December copper HGZ6, -1.67% shed 4.2 cents, or 1.7%, to $2.509 a pound, but for the week was up roughly 10.8%. The weekly percentage gain was the largest since the week ended Oct. 28, 2011, according to FactSet data.

Still, Forex.com’s Razaqzada noted that “the assumption that Trump will somehow boost demand for industrial metals sounds quite strange to me.”

After all, base metals—copper in particular—had been rallying days before the U.S. elections, he said. Copper futures had posted gains in each session since Oct. 24 through Nov. 10.

“Copper’s rally must therefore be due to hopes that the Chinese demand is recovering or expatiations of a tighter market,” said Razaqzada.

Meanwhile, silver failed to post gains this week, though its loss is smaller than that of gold’s.

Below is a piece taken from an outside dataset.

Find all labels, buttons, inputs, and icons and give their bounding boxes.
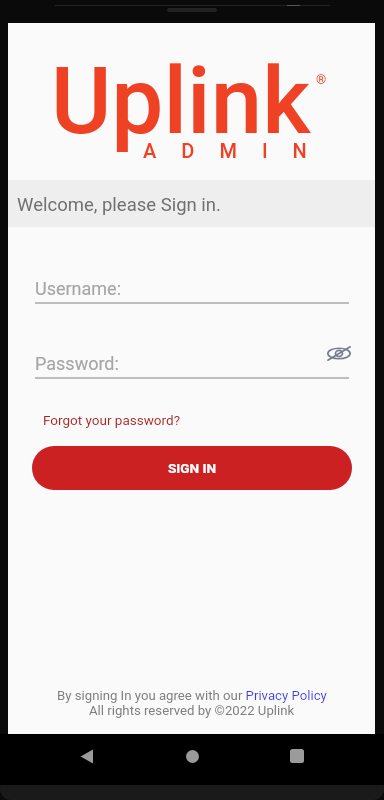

“Silver has a split personality in that it can trade in sympathy with both the industrials like copper or precious varieties like gold,” said Tyler.

December silver SIZ6, -7.54% dropped $1.355, or 7.2%, to $17.382 an ounce, the lowest finish since early October. Silver logged about a 5.4% weekly loss.

January platinum PLF7, -4.00%  sank by $39, or 3.9%, to $943.20 an ounce, down about 6.1% on the week. December palladium PAZ6, -3.43%  fell $11.80, or 1.7%, to $684.70 an ounce, but was up 9.6% for the week.

Among the exchange-traded funds, the SPDR Gold Trust GLD, -2.30%  fell 2.8%, trading down 6.5% for the week, while the VanEck Vectors Gold Miners ETF GDX, -7.69%  lost 7.7%, set to lose more than 16% for the week.